I want to do a simple instrumental variables model.
In the first stage, each of n units is encouraged (more or less) to get treatment. In the second stage, each unit gets a certain amount of treatment, affected by the amount of encouragement and a confound. The outcome y is affected by the treatment and the confound. Then I want to estimate the effect of the treatment on the outcome.
I generated data using this model:
data {
int<lower=0> N;
real sigma;
real alpha;
real beta;
real gamma;
}
parameters {
vector[N] encourage;
vector[N] treat;
vector[N] confound;
vector[N] y;
}
model {
for (n in 1:N) {
encourage[n] ~ normal(0, 5);
treat[n] ~ normal(encourage[n] + confound[n], 1.0);
y[n] ~ normal(alpha + beta * treat[n] + gamma * confound[n], sigma);
}
}
and these assumed values:
{
"N": 100,
"sigma": 1,
"alpha": 2,
"beta": 3,
"gamma": 4
}
Using the data generated by sampling from that model, I made another model moving some of the data
values into the parameters
block in order to recover the assumed parameter values:
data {
int<lower=0> N;
real sigma;
real alpha;
real beta;
real gamma;
}
parameters {
vector[N] encourage;
vector[N] treat;
vector[N] confound;
vector[N] y;
}
model {
for (n in 1:N) {
encourage[n] ~ normal(0, 5);
treat[n] ~ normal(encourage[n] + confound[n], 1.0);
y[n] ~ normal(alpha + beta * treat[n] + gamma * confound[n], sigma);
}
}
That was successful, yielding estimates close to the true parameter values:
Row │ variable mean eltype
│ Symbol Float64 DataType
─────┼──────────────────────────────────────────
1 │ lp__ -85.6632 Float64
2 │ accept_stat__ 0.864591 Float64
3 │ stepsize__ 0.000888479 Float64
4 │ treedepth__ 9.664 Int64
5 │ n_leapfrog__ 951.83 Int64
6 │ divergent__ 0.092 Int64
7 │ energy__ 137.435 Float64
8 │ sigma 0.918336 Float64
9 │ alpha 2.44468 Float64
10 │ beta 3.04862 Float64
11 │ gamma 3.95177 Float64
...
But that parametrization required me to describe the confound
variable explicitly in the model, which I haven’t previously seen in an instrumental variables model. Is that the correct thing to do?
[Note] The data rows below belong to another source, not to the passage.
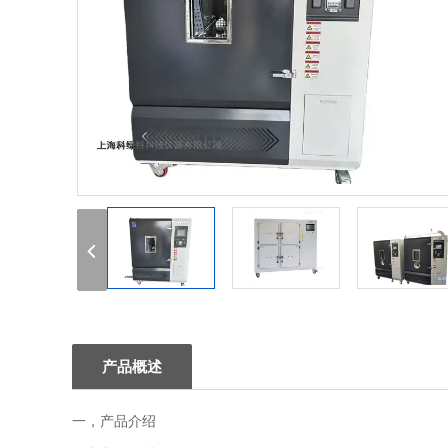
1
2
3
产品概述
一，产品介绍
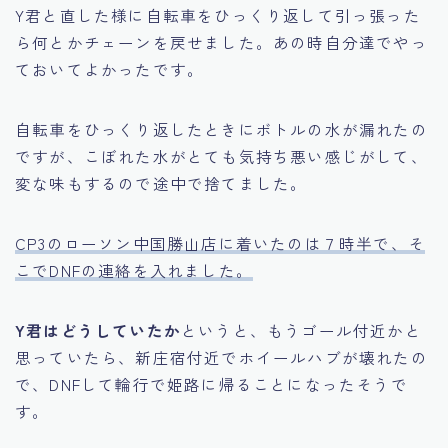
Y君と直した様に自転車をひっくり返して引っ張った
ら何とかチェーンを戻せました。あの時自分達でやっ
ておいてよかったです。
自転車をひっくり返したときにボトルの水が漏れたの
ですが、こぼれた水がとても気持ち悪い感じがして、
変な味もするので途中で捨てました。
CP3のローソン中国勝山店に着いたのは７時半で、そ
こでDNFの連絡を入れました。
Y君はどうしていたか
というと、もうゴール付近かと
思っていたら、新庄宿付近でホイールハブが壊れたの
で、DNFして輪行で姫路に帰ることになったそうで
す。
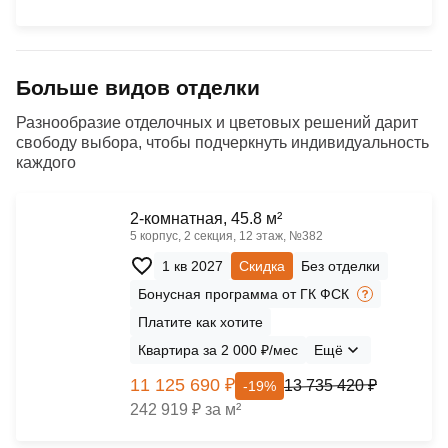
Больше видов отделки
Разнообразие отделочных и цветовых решений дарит
свободу выбора, чтобы подчеркнуть индивидуальность
каждого
2-комнатная, 45.8 м²
5 корпус, 2 секция, 12 этаж, №382
1 кв 2027
Скидка
Без отделки
Бонусная программа от ГК ФСК
Платите как хотите
Квартира за 2 000 ₽/мес
Ещё
11 125 690 ₽
13 735 420 ₽
-19%
242 919 ₽ за м²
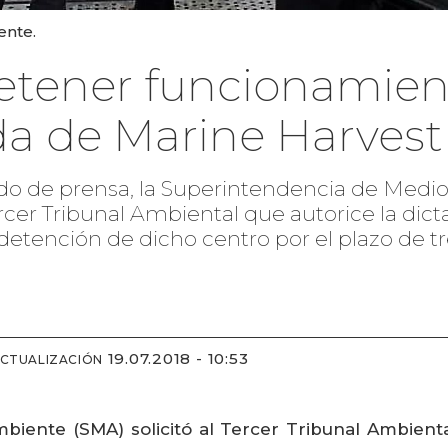
ente.
detener funcionamien
a de Marine Harvest
do de prensa, la Superintendencia de Med
 Tercer Tribunal Ambiental que autorice la d
 detención de dicho centro por el plazo de tre
19.07.2018 - 10:53
ACTUALIZACIÓN
iente (SMA) solicitó al Tercer Tribunal Ambiental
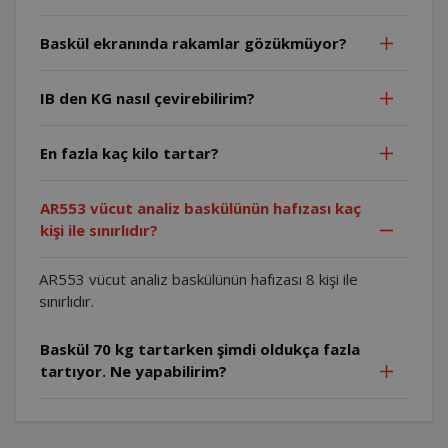
Baskül ekranında rakamlar gözükmüyor?
IB den KG nasıl çevirebilirim?
En fazla kaç kilo tartar?
AR553 vücut analiz baskülünün hafızası kaç
kişi ile sınırlıdır?
AR553 vücut analiz baskülünün hafızası 8 kişi ile
sınırlıdır.
Baskül 70 kg tartarken şimdi oldukça fazla
tartıyor. Ne yapabilirim?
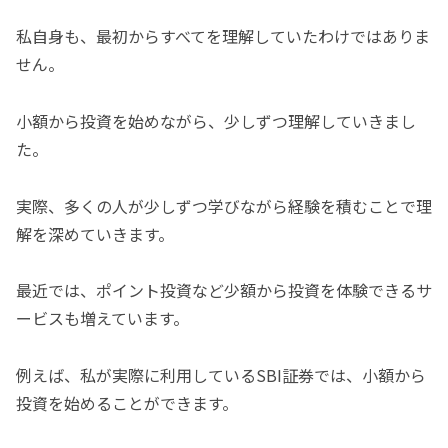
私自身も、最初からすべてを理解していたわけではありま
せん。
小額から投資を始めながら、少しずつ理解していきまし
た。
実際、多くの人が少しずつ学びながら経験を積むことで理
解を深めていきます。
最近では、ポイント投資など少額から投資を体験できるサ
ービスも増えています。
例えば、私が実際に利用しているSBI証券では、小額から
投資を始めることができます。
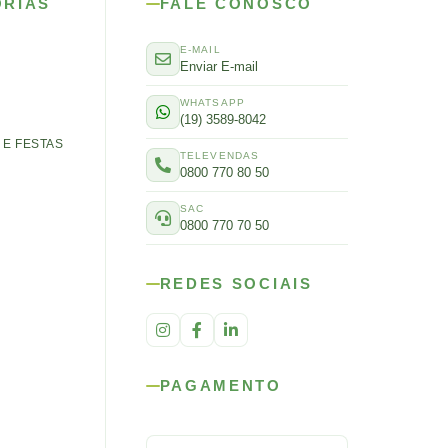
ORIAS
FALE CONOSCO
E-MAIL
Enviar E-mail
WHATSAPP
(19) 3589-8042
E FESTAS
TELEVENDAS
0800 770 80 50
SAC
0800 770 70 50
REDES SOCIAIS
PAGAMENTO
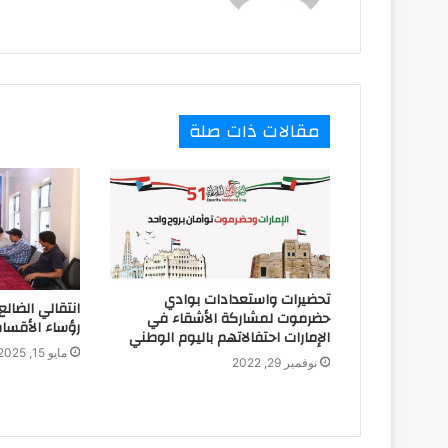
مقالات ذات صلة
تحضيرات واستعدادات بوادي
انتقالي الضالع 
حضرموت لمشاركة الأشقاء في
رؤساء الأقسام 
الإمارات احتفالاتهم باليوم الوطني
مايو 15, 2025
نوفمبر 29, 2022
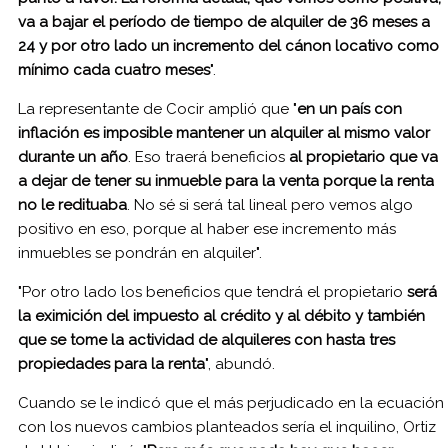
va a bajar el período de tiempo de alquiler de 36 meses a
24 y por otro lado un incremento del cánon locativo como
mínimo cada cuatro meses
".
La representante de Cocir amplió que "
en un país con
inflación es imposible mantener un alquiler al mismo valor
durante un año
. Eso traerá beneficios
al propietario que va
a dejar de tener su inmueble para la venta porque la renta
no le redituaba
. No sé si será tal lineal pero vemos algo
positivo en eso, porque al haber ese incremento más
inmuebles se pondrán en alquiler".
"Por otro lado los beneficios que tendrá el propietario
será
la eximición del impuesto al crédito y al débito y también
que se tome la actividad de alquileres con hasta tres
propiedades para la renta
", abundó.
Cuando se le indicó que el más perjudicado en la ecuación
con los nuevos cambios planteados sería el inquilino, Ortiz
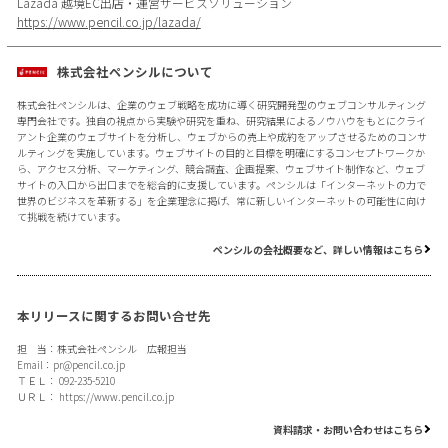
Lazada 越境EC出店・運営サービスソリューション
https://www.pencil.co.jp/lazada/
株式会社ペンシルについて
株式会社ペンシルは、企業のウェブ戦略を成功に導く研究開発型のウェブコンサルティング
専門会社です。独自の視点から実験や研究を重ね、研究結果によるノウハウをもとにクライ
アント企業のウェブサイトを分析し、ウェブからの売上や成約をアップさせるためのコンサ
ルティングを実施しています。ウェブサイトの目的と目標を明確にするコンセプトワークか
ら、アクセス分析、マーケティング、競合調査、企画提案、ウェブサイト制作など、ウェブ
サイトの入口から出口までを総合的に支援しています。ペンシルは「インターネットの力で
世界のビジネスを革新する」を企業理念に掲げ、常に新しいインターネットの可能性に向け
て挑戦を続けています。
ペンシルの会社概要など、詳しい情報はこちら
本リリースに関するお問い合せ先
担 当：株式会社ペンシル 広報担当
Email：
pr@pencil.co.jp
ＴＥＬ： 092-235-5210
ＵＲＬ：
https://www.pencil.co.jp
資料請求・お問い合わせはこちら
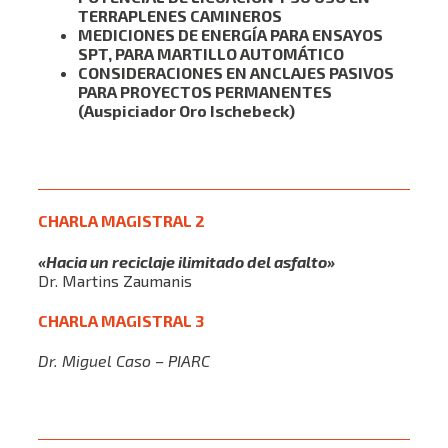
TERRAPLENES CAMINEROS
MEDICIONES DE ENERGÍA PARA ENSAYOS
SPT, PARA MARTILLO AUTOMÁTICO
CONSIDERACIONES EN ANCLAJES PASIVOS
PARA PROYECTOS PERMANENTES
(Auspiciador Oro Ischebeck)
Ver Video
CHARLA MAGISTRAL 2
«Hacia un reciclaje ilimitado del asfalto»
Dr. Martins Zaumanis
CHARLA MAGISTRAL 3
Dr. Miguel Caso – PIARC
Ver Video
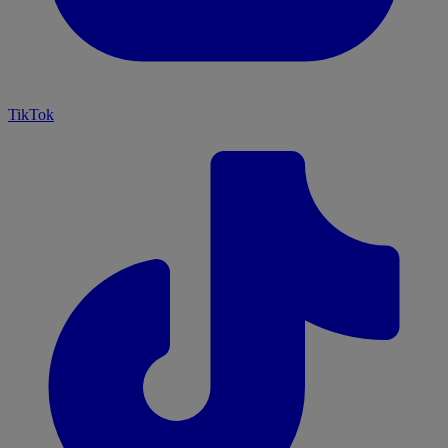
TikTok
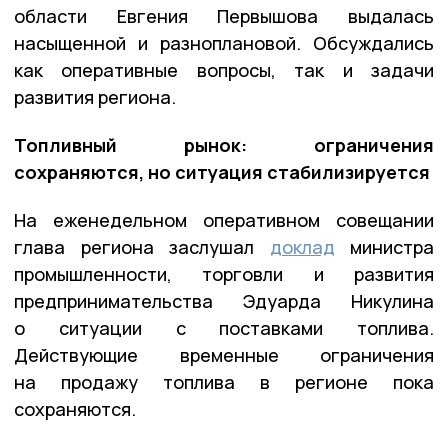
области Евгения Первышова выдалась
насыщенной и разноплановой. Обсуждались
как оперативные вопросы, так и задачи
развития региона.
Топливный рынок: ограничения
сохраняются, но ситуация стабилизируется
На еженедельном оперативном совещании
глава региона заслушал
доклад
министра
промышленности, торговли и развития
предпринимательства Эдуарда Никулина
о ситуации с поставками топлива.
Действующие временные ограничения
на продажу топлива в регионе пока
сохраняются.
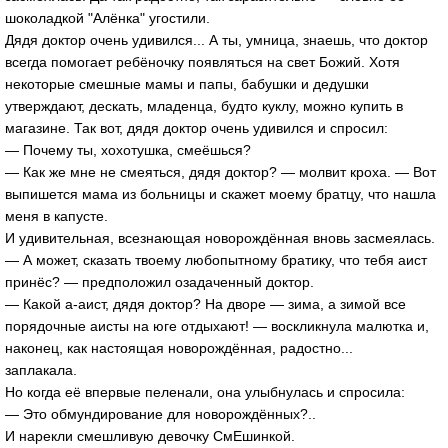
шоколадкой "Алёнка" угостили.
Дядя доктор очень удивился... А ты, умница, знаешь, что доктор
всегда помогает ребёночку появляться на свет Божий. Хотя
некоторые смешные мамы и папы, бабушки и дедушки
утверждают, дескать, младенца, будто куклу, можно купить в
магазине. Так вот, дядя доктор очень удивился и спросил:
— Почему ты, хохотушка, смеёшься?
— Как же мне не смеяться, дядя доктор? — молвит кроха. — Вот
выпишется мама из больницы и скажет моему братцу, что нашла
меня в капусте.
И удивительная, всезнающая новорождённая вновь засмеялась.
— А может, сказать твоему любопытному братику, что тебя аист
принёс? — предположил озадаченный доктор.
— Какой а-аист, дядя доктор? На дворе — зима, а зимой все
порядочные аисты на юге отдыхают! — воскликнула малютка и,
наконец, как настоящая новорождённая, радостно...
заплакала.
Но когда её впервые пеленали, она улыбнулась и спросила:
— Это обмундирование для новорождённых?..
И нарекли смешливую девочку СмЕшинкой.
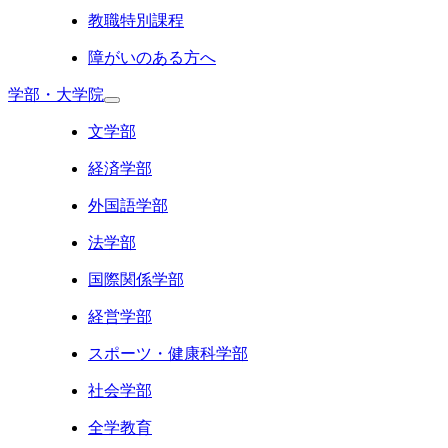
教職特別課程
障がいのある方へ
学部・大学院
文学部
経済学部
外国語学部
法学部
国際関係学部
経営学部
スポーツ・健康科学部
社会学部
全学教育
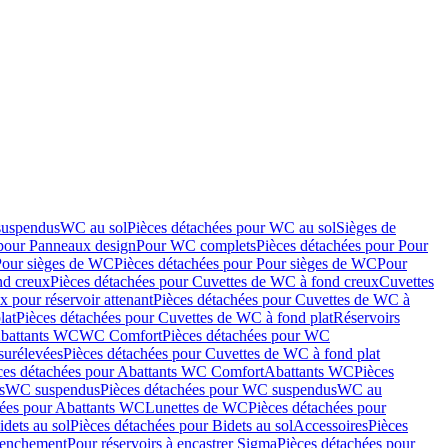
suspendus
WC au sol
Pièces détachées pour WC au sol
Sièges de
 pour Panneaux design
Pour WC complets
Pièces détachées pour Pour
Pour sièges de WC
Pièces détachées pour Pour sièges de WC
Pour
nd creux
Pièces détachées pour Cuvettes de WC à fond creux
Cuvettes
 pour réservoir attenant
Pièces détachées pour Cuvettes de WC à
lat
Pièces détachées pour Cuvettes de WC à fond plat
Réservoirs
Abattants WC
WC Comfort
Pièces détachées pour WC
surélevées
Pièces détachées pour Cuvettes de WC à fond plat
ces détachées pour Abattants WC Comfort
Abattants WC
Pièces
s
WC suspendus
Pièces détachées pour WC suspendus
WC au
hées pour Abattants WC
Lunettes de WC
Pièces détachées pour
idets au sol
Pièces détachées pour Bidets au sol
Accessoires
Pièces
clenchement
Pour réservoirs à encastrer Sigma
Pièces détachées pour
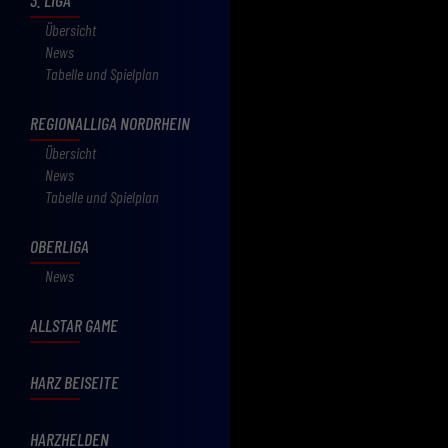
Übersicht
News
Tabelle und Spielplan
REGIONALLIGA NORDRHEIN
Übersicht
News
Tabelle und Spielplan
OBERLIGA
News
ALLSTAR GAME
HARZ BEISEITE
HARZHELDEN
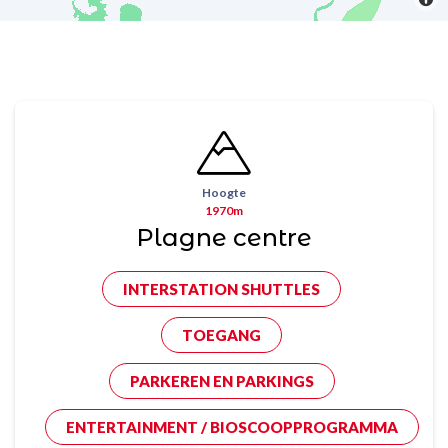
Hoogte
1970m
Plagne centre
INTERSTATION SHUTTLES
TOEGANG
PARKEREN EN PARKINGS
ENTERTAINMENT / BIOSCOOPPROGRAMMA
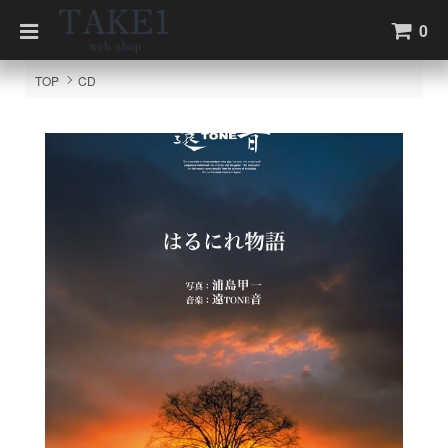
0
TOP
CD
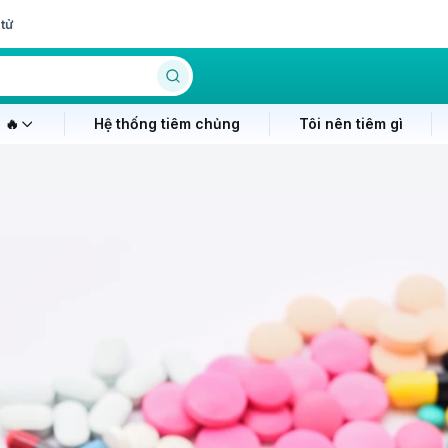
tử
 🔥
Hệ thống tiêm chủng
Tôi nên tiêm gì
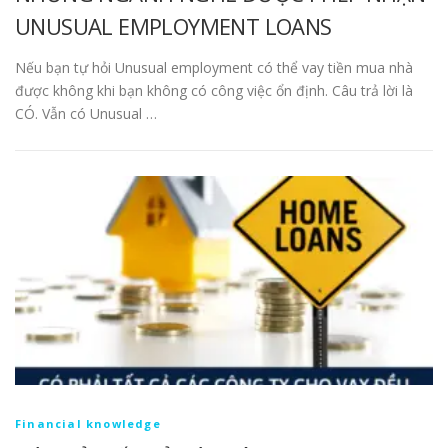
UNUSUAL EMPLOYMENT LOANS
Nếu bạn tự hỏi Unusual employment có thể vay tiền mua nhà
được không khi bạn không có công việc ổn định. Câu trả lời là
CÓ. Vẫn có Unusual …
Financial knowledge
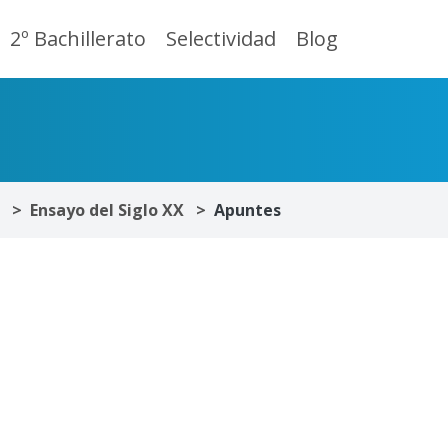
2º Bachillerato
Selectividad
Blog
Ensayo del Siglo XX
Apuntes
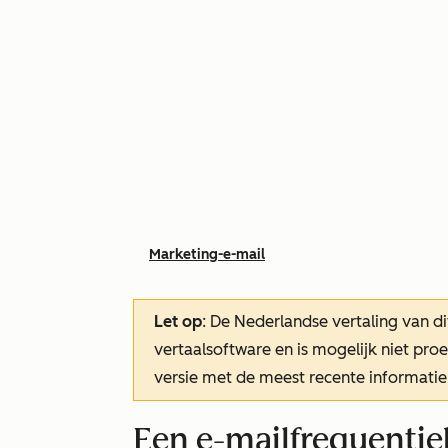
Marketing-e-mail
Let op
: De Nederlandse vertaling van di
vertaalsoftware en is mogelijk niet pr
versie met de meest recente informatie
Een e-mailfrequentieb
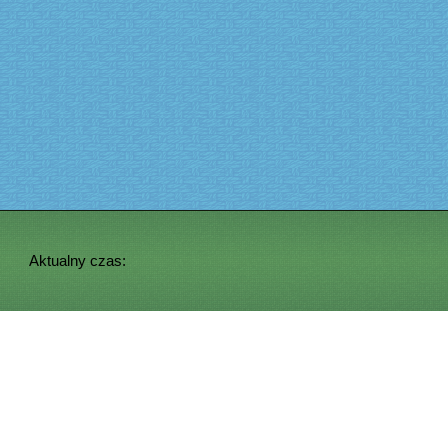
Aktualny czas:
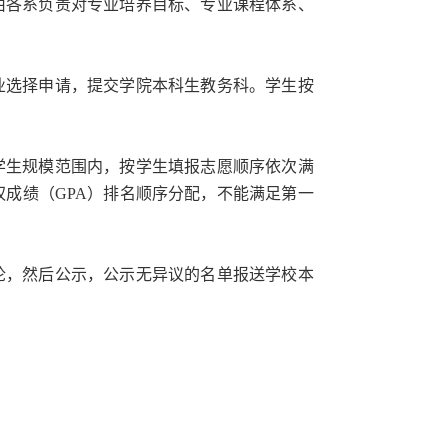
由各系负责对专业培养目标、专业课程体系、
业选择申请，提交学院本科生教务科。学生按
学生规模范围内，按学生填报志愿顺序依次满
权成绩（
GPA
）排名顺序分配，不能满足第一
论，然后公示，公示无异议的名单报送学校本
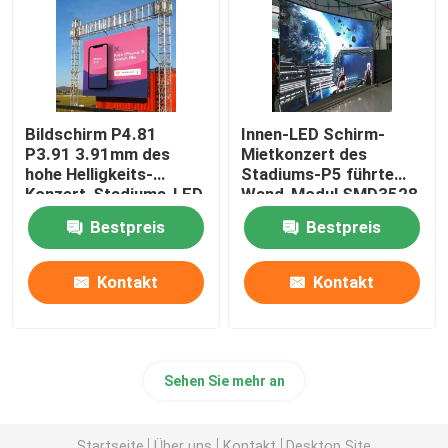
Bildschirm P4.81
Innen-LED Schirm-
P3.91 3.91mm des
Mietkonzert des
hohe Helligkeits-
Stadiums-P5 führte
Konzert-Stadiums-LED
Wand-Modul SMD3528
Bestpreis
Bestpreis
Kontakt
Kontakt
Sehen Sie mehr an
Startseite
Über uns
Kontakt
Desktop Site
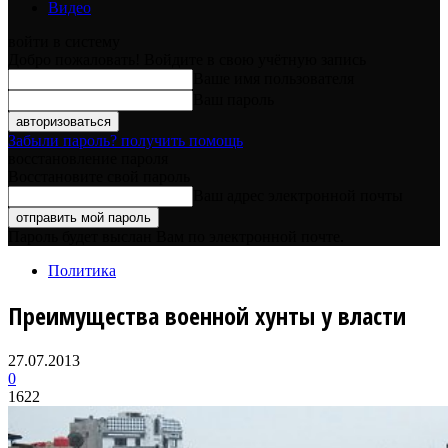
Видео
войти в систему
Добро пожаловать! Войдите в свою учётную запись
Ваше имя пользователя
Ваш пароль
Забыли пароль? получить помощь
восстановление пароля
Восстановите свой пароль
Ваш адрес электронной почты
Пароль будет выслан Вам по электронной почте.
Политика
Преимущества военной хунты у власти
27.07.2013
0
1622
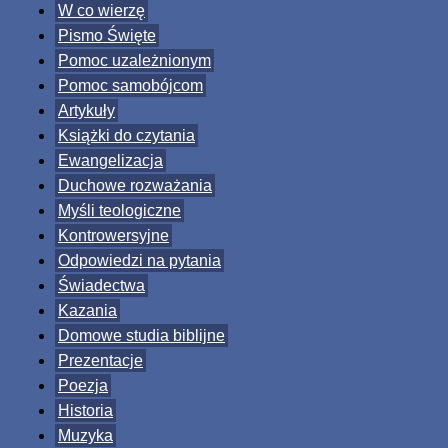
W co wierzę
Pismo Święte
Pomoc uzależnionym
Pomoc samobójcom
Artykuły
Książki do czytania
Ewangelizacja
Duchowe rozważania
Myśli teologiczne
Kontrowersyjne
Odpowiedzi na pytania
Świadectwa
Kazania
Domowe studia biblijne
Prezentacje
Poezja
Historia
Muzyka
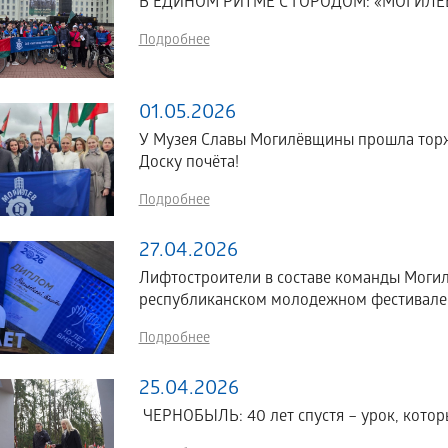
В ЕДИНОМ РИТМЕ С ГОРОДОМ: «МОГИЛ
Подробнее
01.05.2026
У Музея Славы Могилёвщины прошла торж
Доску почёта!
Подробнее
27.04.2026
Лифтостроители в составе команды Могил
республиканском молодежном фестива
Подробнее
25.04.2026
ЧЕРНОБЫЛЬ: 40 лет спустя – урок, которы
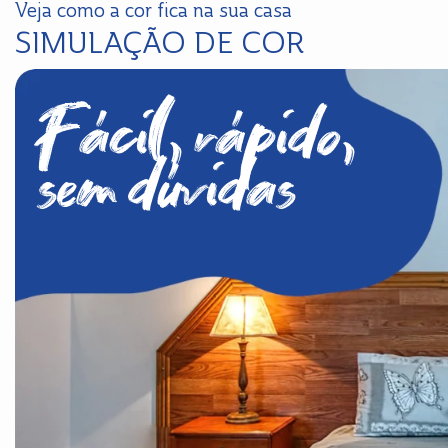
Veja como a cor fica na sua casa
SIMULAÇÃO DE COR
Fácil, rápido,
sem dúvidas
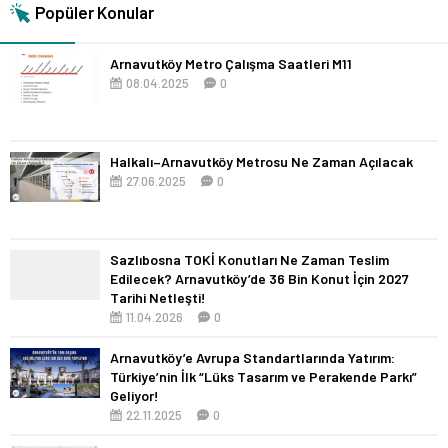
Popüler Konular
Arnavutköy Metro Çalışma Saatleri M11
08.04.2025
0
Halkalı–Arnavutköy Metrosu Ne Zaman Açılacak
27.06.2025
0
Sazlıbosna TOKİ Konutları Ne Zaman Teslim
Edilecek? Arnavutköy’de 36 Bin Konut İçin 2027
Tarihi Netleşti!
11.04.2026
0
Arnavutköy’e Avrupa Standartlarında Yatırım:
Türkiye’nin İlk “Lüks Tasarım ve Perakende Parkı”
Geliyor!
22.11.2025
0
I tried removing the confound
variable from the model:
data {
int<lower=0> N;
}
parameters {
real sigma;
real alpha;
real beta;
vector[N] encourage;
vector[N] treat;
vector[N] y;
}
model {
sigma ~ lognormal(0,1);
alpha ~ normal(0,5);
beta ~ normal(0,5);
for (n in 1:N) {
encourage[n] ~ normal(0, 5);
treat[n] ~ normal(encourage[n], 1.0);
y[n] ~ normal(alpha + beta * treat[n], sigma);
}
}
but it yielded estimates very far from the true values:
Row │ variable mean eltype
│ Symbol Float64 DataType
─────┼────────────────────────────────────────
1 │ lp__ -236.601 Float64
2 │ accept_stat__ 0.7093 Float64
3 │ stepsize__ 0.0112572 Float64
4 │ treedepth__ 8.799 Int64
5 │ n_leapfrog__ 564.953 Int64
6 │ divergent__ 0.122 Int64
7 │ energy__ 388.643 Float64
8 │ sigma 2.59038 Float64
9 │ alpha 0.173213 Float64
10 │ beta -2.61633 Float64
...
I saw there is an example instrumental variables model blog post but it seemed more complicated and I didn’t really understand it.
Questions:
-
Is it ok to model the confounder explicitly like I did in the first estimation example? I think doing that is consistent with the “generative modeling” style that I’ve heard about, but I haven’t previously seen confounders modeled explicitly before, so (even though the estimates line up with the assumed values) I worry I’m doing something wrong.
-
Is there a simple way to model instrumental variables without explicitly modeling the confound parameter? Are there advantages to doing it this way?